Save 20% on registration with the code RADAR20

Closing analysis

New York City Mayor Michael Bloomberg has been saying for years that “In God we trust; everyone else, show me the data.” A series of interviews over the past few years has suggested that his outlook on using data analytics in government has been filtering down into city departments in the Big Apple.

“I’ve long said that my time in business and government has taught me that if you can’t measure it, you can’t manage it,” said Mayor Bloomberg in a statement last year. “Our Administration has made usage of data a hallmark of our problem-solving strategies. Like us, other cities across the country are also working to come up with innovative ways to use data — particularly in these times of fiscal discipline — and we should all be learning from each other’s experiences.”

As I observed last October in a feature on data and open government in NYC, Bloomberg’s approach is no surprise to anyone familiar with the mission statement of his eponymous financial data company:

“Bloomberg started out with one core belief: that bringing transparency to capital markets through access to information could increase capital flows, produce economic growth and jobs, and significantly reduce the cost of doing business.”

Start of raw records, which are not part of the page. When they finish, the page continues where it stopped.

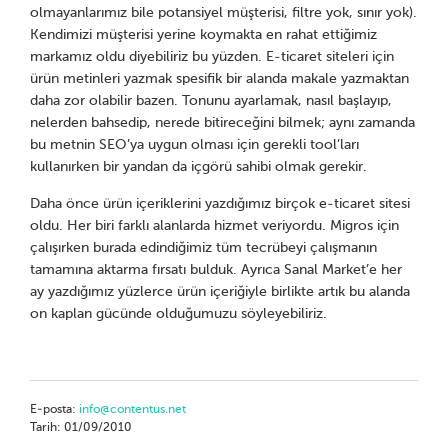
olmayanlarımız bile potansiyel müşterisi, filtre yok, sınır yok).
Kendimizi müşterisi yerine koymakta en rahat ettiğimiz
markamız oldu diyebiliriz bu yüzden. E-ticaret siteleri için
ürün metinleri yazmak spesifik bir alanda makale yazmaktan
daha zor olabilir bazen. Tonunu ayarlamak, nasıl başlayıp,
nelerden bahsedip, nerede bitireceğini bilmek; aynı zamanda
bu metnin SEO’ya uygun olması için gerekli tool’ları
kullanırken bir yandan da içgörü sahibi olmak gerekir.
Daha önce ürün içeriklerini yazdığımız birçok e-ticaret sitesi
oldu. Her biri farklı alanlarda hizmet veriyordu. Migros için
çalışırken burada edindiğimiz tüm tecrübeyi çalışmanın
tamamına aktarma fırsatı bulduk. Ayrıca Sanal Market’e her
ay yazdığımız yüzlerce ürün içeriğiyle birlikte artık bu alanda
on kaplan gücünde olduğumuzu söyleyebiliriz.
E-posta:
info@contentus.net
Tarih: 01/09/2010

Under the Bloomberg administration, New York City has been a national leader in evangelizing open data, making the people’s data available to the people with the goals of improved transparency, accountability, insight into performance, and citizensourcing better ideas or processes along the way.

A longstanding open question for this observer, however, has been how well the Big Apple was consuming its own data, particularly with respect to how the city allocates resources and responds to public safety issues. This interview with Mike Flowers answered that question and suggests many more to ask in the future.